New Code To Enable Robots Understand Body Language

by CXOtoday News Desk    Jul 10, 2017


Researchers at Carnegie Mellon University in Pittsburgh, Pennsylvania, US have enabled a computer code to understand body poses and movements of people around them.

“We communicate almost as much with the movement of our bodies as we do with our voice,” said, Yaser Sheikh, Associate Professor of Robotics at Carnegie Mellon University in Pittsburgh, Pennsylvania, US. “But computers are more or less blind to it.”

The method was developed with the help of the Panoptic Studio, a two-story dome embedded with 500 video cameras.

The insights gained from experiments in that facility now make it possible to detect the pose of a group of people using a single camera and a laptop computer, researchers said.

These methods for tracking 2-D human form and motion open up new ways for people and machines to interact with each other and for people to use machines to better understand the world around them. The ability to recognize hand poses, for instance, will make it possible for people to interact with computers in new and more natural ways, such as communicating with computers simply by pointing at things, Yaser said.

To encourage more research and applications, the researchers have released their computer code for both multi-person and hand pose estimation.

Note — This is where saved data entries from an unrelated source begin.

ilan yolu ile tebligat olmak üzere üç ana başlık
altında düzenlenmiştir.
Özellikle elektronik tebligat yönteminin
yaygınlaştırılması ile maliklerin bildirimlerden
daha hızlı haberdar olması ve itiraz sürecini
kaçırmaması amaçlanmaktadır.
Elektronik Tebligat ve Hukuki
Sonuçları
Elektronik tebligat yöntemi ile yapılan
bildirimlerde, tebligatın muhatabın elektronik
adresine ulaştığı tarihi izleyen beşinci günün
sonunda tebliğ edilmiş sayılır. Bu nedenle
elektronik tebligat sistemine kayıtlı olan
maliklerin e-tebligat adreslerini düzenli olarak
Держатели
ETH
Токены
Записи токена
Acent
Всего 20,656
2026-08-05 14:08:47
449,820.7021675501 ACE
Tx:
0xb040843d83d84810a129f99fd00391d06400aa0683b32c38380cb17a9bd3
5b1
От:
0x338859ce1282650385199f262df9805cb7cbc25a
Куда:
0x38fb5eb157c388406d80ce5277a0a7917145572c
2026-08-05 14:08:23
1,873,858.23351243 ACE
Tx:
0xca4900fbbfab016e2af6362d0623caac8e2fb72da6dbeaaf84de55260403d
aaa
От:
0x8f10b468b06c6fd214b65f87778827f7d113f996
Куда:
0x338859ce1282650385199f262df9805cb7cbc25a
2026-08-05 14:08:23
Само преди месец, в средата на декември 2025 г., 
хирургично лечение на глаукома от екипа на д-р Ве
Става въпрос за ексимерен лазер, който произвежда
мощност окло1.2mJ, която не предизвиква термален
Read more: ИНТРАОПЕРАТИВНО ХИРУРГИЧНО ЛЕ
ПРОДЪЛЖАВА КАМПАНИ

Sheikh and his colleagues will present reports on their multi-person and hand pose detection methods at CVPR 2017, the Computer Vision and Pattern Recognition Conference July 21-26 in Honolulu.

Tracking multiple people in real time, particularly in social situations where they may be in contact with each other, presents a number of challenges. Simply using programs that track the pose of an individual does not work well when applied to each individual in a group, particularly when that group gets large.

Sheikh and his colleagues took a “bottom-up” approach, which first localizes all the body parts in a scene — arms, legs, faces, etc. — and then associates those parts with particular individuals.

The challenges for hand detection are greater. As people use their hands to hold objects and make gestures, a camera is unlikely to see all parts of the hand at the same time. Unlike the face and body, large datasets do not exist of hand images that have been annotated with labels of parts and positions.

The researchers said it will help several applications like, a self-driving car could get an early warning that a pedestrian is about to step into the street by monitoring body language. Enabling machines to understand human behavior also could enable new approaches to behavioral diagnosis and rehabilitation, for conditions such as autism, dyslexia and depression.